O que o Senhor M sentiu pela Senhorita S foi amor, paixão a primeira vista.
Enquanto o Senhor M flutuava, a Senhorita S passou por ele sem ao menos olhar para os lados.
Vou deixar claro que o Senhor M já não era nenhuma criança e, óbvio, já tinha visto outras mulheres bonitas, algumas inclusive tinham passado por suas mãos e dividido sua cama.
Mas! E na vida perece que sempre existe um mas, ou um contudo, ou mesmo um entretanto; apesar de conhecer muitas mulheres e já ter se apaixonado muitas vezes, o Senhor M ficou totalmente caído pela Senhorita S. E tudo poderia ter terminado aí. Pois a Senhorita S já estava longe seguindo seu caminho.

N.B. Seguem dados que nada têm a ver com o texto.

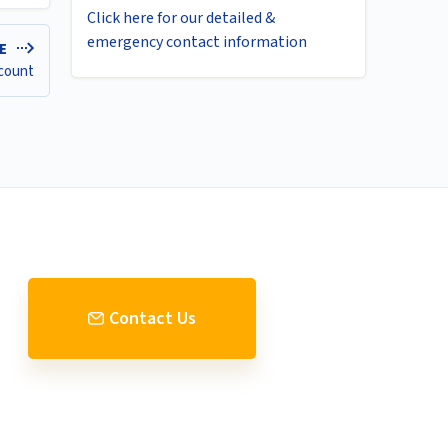
Click here for our detailed &
emergency contact information
LE
ccount
Contact Us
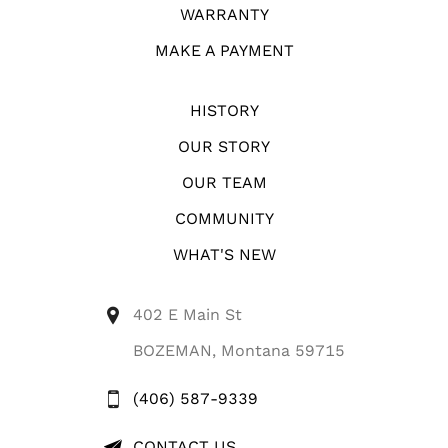
WARRANTY
MAKE A PAYMENT
HISTORY
OUR STORY
OUR TEAM
COMMUNITY
WHAT'S NEW
402 E Main St
BOZEMAN, Montana 59715
(406) 587-9339
CONTACT US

O Senhor M ficaria pensando na mulher por algumas horas, coisa que o dia de trabalho e as contas a pagar fariam esquecer.
Contudo, três dias depois o Senhor M passeava pelo centro da cidade quando em frente a um grande magazine ele a viu novamente e o encantamento, a violência da paixão o atropelou e ficando parado no meio da multidão também foi atropelado por uma velha gorda e sua não menos gorda filha.
- Desculpe, deve ter dito o Senhor M, ele era e ainda é muito educado.
Quando pode virar-se, cadê a Senhorita S?
Evaporara-se na multidão. O Senhor M tentou procura-la, recordava-se que diferente do cinza que estava usando nas escadarias, usava hoje uma blusinha branca e uma saia comprida, vermelha com flores brancas.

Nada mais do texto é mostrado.